The consultations helped define needs, means of delivery, costs and funding. It has been a deliberately transparent approach to developing and delivering policy. It was a radical change from the Conservative (National Party) approach which had governed for nine years.

Through a policy of reining in expenditure on many projects affecting schools, hospitals and transport, the National Government accumulated a surplus which they planned to offer as tax cuts in an election inducement in 2017. Labour cancelled those tax cuts that had been legislated for and instead announced they would spend billions on health, education, welfare and infrastructure. Many of these projects have already started.

The rate of capital expenditure by the Government is already substantially ahead of the previous nine years and will quicken.

With the “New Zealand Upgrade” programme announcement, capital spending will be at its highest rate for twenty years and thousands of jobs will be created.

Much of the expenditure will be invested in regional roads and rail. Schools and health infrastructure will also be boosted with an emphasis on the regions.

The projects will produce environmental outcomes with provision made for public transport, walking and cycling, including a walking and cycling path across the Auckland Harbour Bridge.

Prime Minister Jacinda Ardern said very low borrowing costs and an economy in good shape presented a once in a lifetime opportunity to start this much needed work.

Significantly, the trusted and respected Finance Minister, Grant Robertson, will oversee the programme. He said every project has been funded.

The leader of the Opposition, Simon Bridges, claimed the transport projects in the infrastructure plan had been proposed by him when he was Minister of Transport. The Government said National failed to provide funds for these projects.

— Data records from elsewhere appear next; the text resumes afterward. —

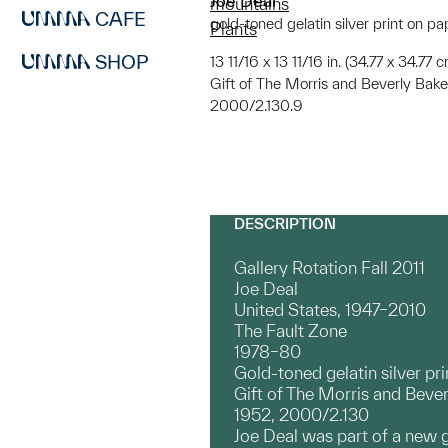
Joe Deal
mountains
CAFE
gold-toned gelatin silver print on pa
Plants
SHOP
13 11/16 x 13 11/16 in. (34.77 x 34.77
Gift of The Morris and Beverly Bake
2000/2.130.9
DESCRIPTION
Gallery Rotation Fall 2011
Joe Deal
United States, 1947–2010
The Fault Zone
1978–80
Gold-toned gelatin silver pri
Gift of The Morris and Bever
1952, 2000/2.130
Joe Deal was part of a new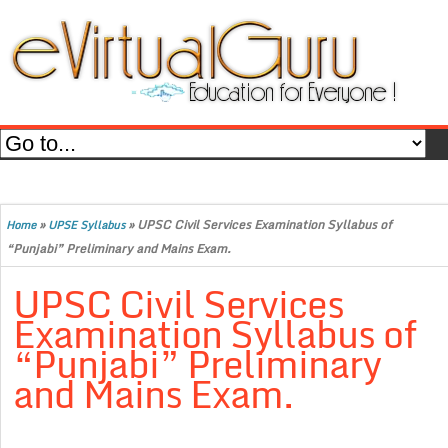
»
»
UPSC Civil Services Examination Syllabus of
Home
UPSE Syllabus
“Punjabi” Preliminary and Mains Exam.
UPSC Civil Services
Examination Syllabus of
“Punjabi” Preliminary
and Mains Exam.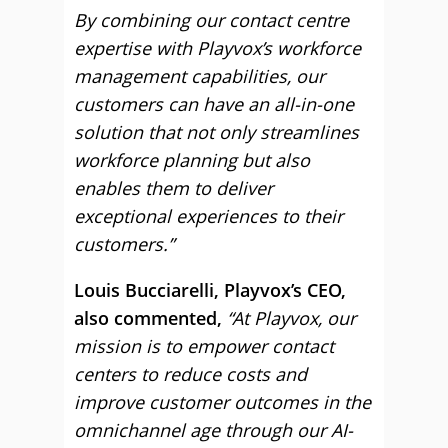
By combining our contact centre
expertise with Playvox’s workforce
management capabilities, our
customers can have an all-in-one
solution that not only streamlines
workforce planning but also
enables them to deliver
exceptional experiences to their
customers.”
Louis Bucciarelli, Playvox’s CEO,
also commented,
“At Playvox, our
mission is to empower contact
centers to reduce costs and
improve customer outcomes in the
omnichannel age through our AI-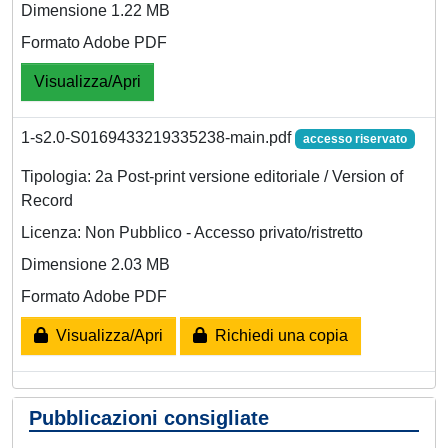
Dimensione 1.22 MB
Formato Adobe PDF
Visualizza/Apri
1-s2.0-S0169433219335238-main.pdf
accesso riservato
Tipologia: 2a Post-print versione editoriale / Version of
Record
Licenza: Non Pubblico - Accesso privato/ristretto
Dimensione 2.03 MB
Formato Adobe PDF
Visualizza/Apri
Richiedi una copia
Pubblicazioni consigliate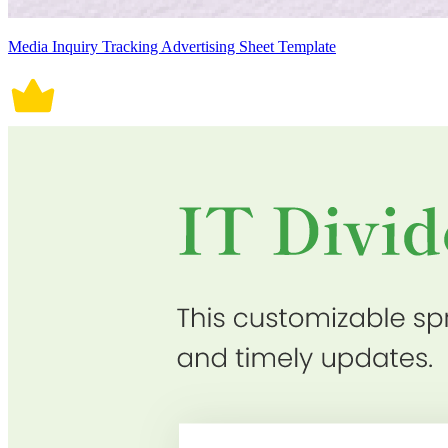
Media Inquiry Tracking Advertising Sheet Template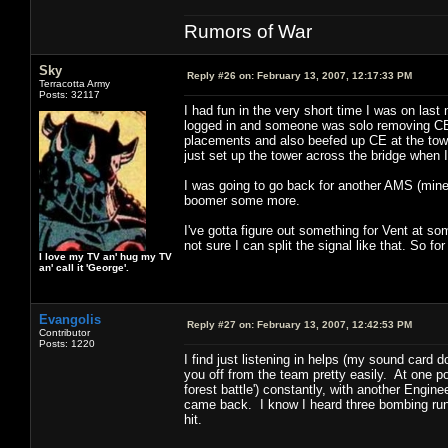
Rumors of War
Sky
Reply #26 on:
February 13, 2007, 12:17:33 PM
Terracotta Army
Posts: 32117
I had fun in the very short time I was on last
logged in and someone was solo removing CE
placements and also beefed up CE at the tower
just set up the tower across the bridge when I
I was going to go back for another AMS (mine 
boomer some more.
I've gotta figure out something for Vent at som
not sure I can split the signal like that. So fo
I love my TV an' hug my TV
an' call it 'George'.
Evangolis
Reply #27 on:
February 13, 2007, 12:42:53 PM
Contributor
Posts: 1220
I find just listening in helps (my sound card 
you off from the team pretty easily. At one poi
forest battle') constantly, with another Engin
came back. I know I heard three bombing runs o
hit.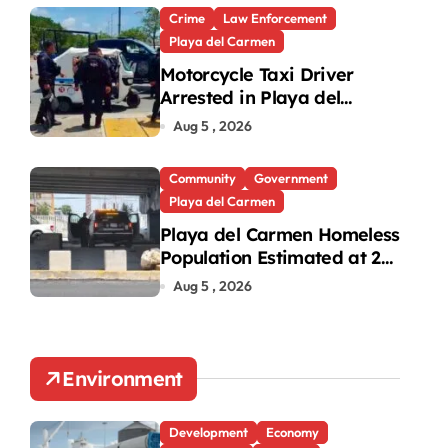
Crime
Law Enforcement
Playa del Carmen
Motorcycle Taxi Driver
Arrested in Playa del
Carmen Oxxo Robbery
Aug 5 , 2026
Community
Government
Playa del Carmen
Playa del Carmen Homeless
Population Estimated at 25
to 30 After Bridge Death
Aug 5 , 2026
Environment
Development
Economy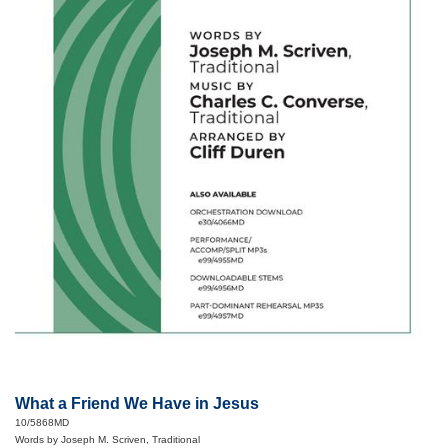
What a Friend We Have in Jesus
10/5868MD
Words by Joseph M. Scriven, Traditional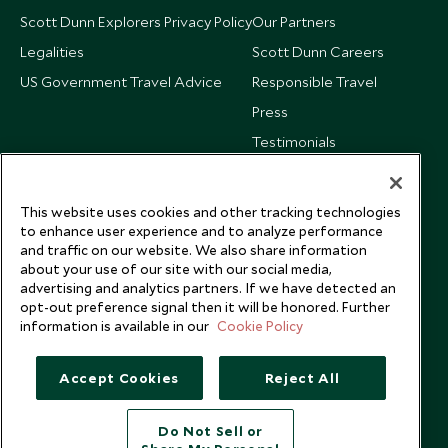
Scott Dunn Explorers Privacy Policy
Our Partners
Legalities
Scott Dunn Careers
US Government Travel Advice
Responsible Travel
Press
Testimonials
Our Blog
This website uses cookies and other tracking technologies
to enhance user experience and to analyze performance
and traffic on our website. We also share information
about your use of our site with our social media,
advertising and analytics partners. If we have detected an
opt-out preference signal then it will be honored. Further
information is available in our
Cookie Policy
Accept Cookies
Reject All
Do Not Sell or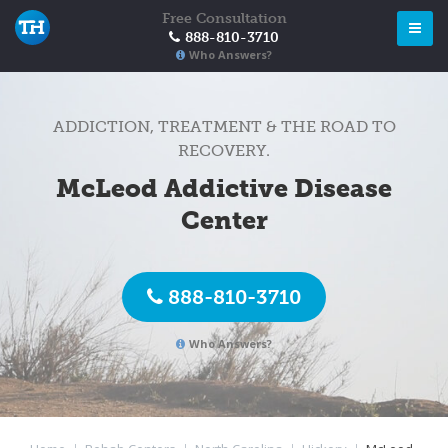
Free Consultation
888-810-3710
Who Answers?
ADDICTION, TREATMENT & THE ROAD TO
RECOVERY.
McLeod Addictive Disease
Center
888-810-3710
Who Answers?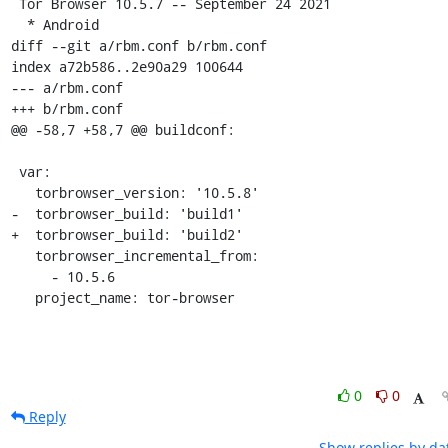
 Tor Browser 10.5.7 -- September 24 2021

  * Android

diff --git a/rbm.conf b/rbm.conf

index a72b586..2e90a29 100644

--- a/rbm.conf

+++ b/rbm.conf

@@ -58,7 +58,7 @@ buildconf:

 var:

   torbrowser_version: '10.5.8'

-  torbrowser_build: 'build1'

+  torbrowser_build: 'build2'

   torbrowser_incremental_from:

     - 10.5.6

   project_name: tor-browser
0
0
Reply
Show replies by da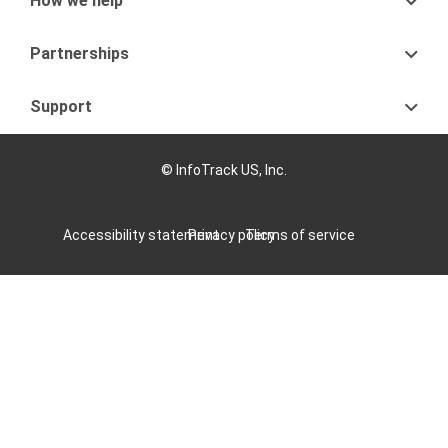
How we help
Partnerships
Support
© InfoTrack US, Inc.
Accessibility statement
Privacy policy
Terms of service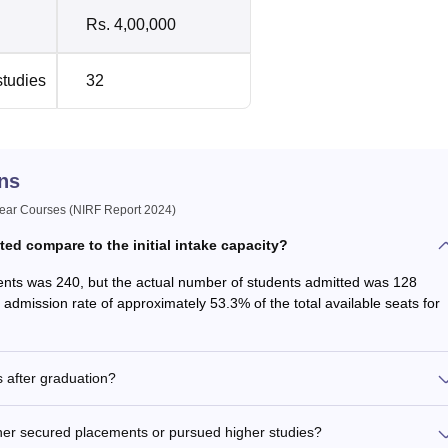
Rs. 4,00,000
studies
32
ns
ar Courses (NIRF Report 2024)
d compare to the initial intake capacity?
tudents was 240, but the actual number of students admitted was 128
n admission rate of approximately 53.3% of the total available seats for
 after graduation?
her secured placements or pursued higher studies?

The Labour Government promised to keep rigidly to its Budget Responsibility rules. Even after the infrastructure spending is factored in, net Crown debt levels as a percentage of GDP will be lower than Labour inherited from National and well under its target of 25 percent.

The National Party Opposition’s election year preparations have included studying the Australian Liberal Party’s tactics that produced Scott Morrison’s “miracle” re-election and has adopted some of them, including his tax cut plan.

Opponents of the Government are further assisted by some sectors of the media in New Zealand which has become increasingly populist and conservative. Talk-back hosts and radio commentators appear also to have studied their Australian counterparts.

With “The New Zealand Upgrade” revealing some major planks of the Government’s platform, the election campaign has intensified. The electorate can finally examine details of the Government’s major investment plans in the context of the distantly looming election.

The Ardern Government’s emphasis on the wellbeing of the nation, its regions and its people is being made tangible by focussing investment in transport, health and education.

The question is whether or not a Government committed to an altruistic approach, building a more physically durable nation and a kinder, more caring community, can win against the conservative, less philanthropic forces alive and well in the nation come Election Day.

Max Hayton is a former Foreign Editor and political journalist in New Zealand.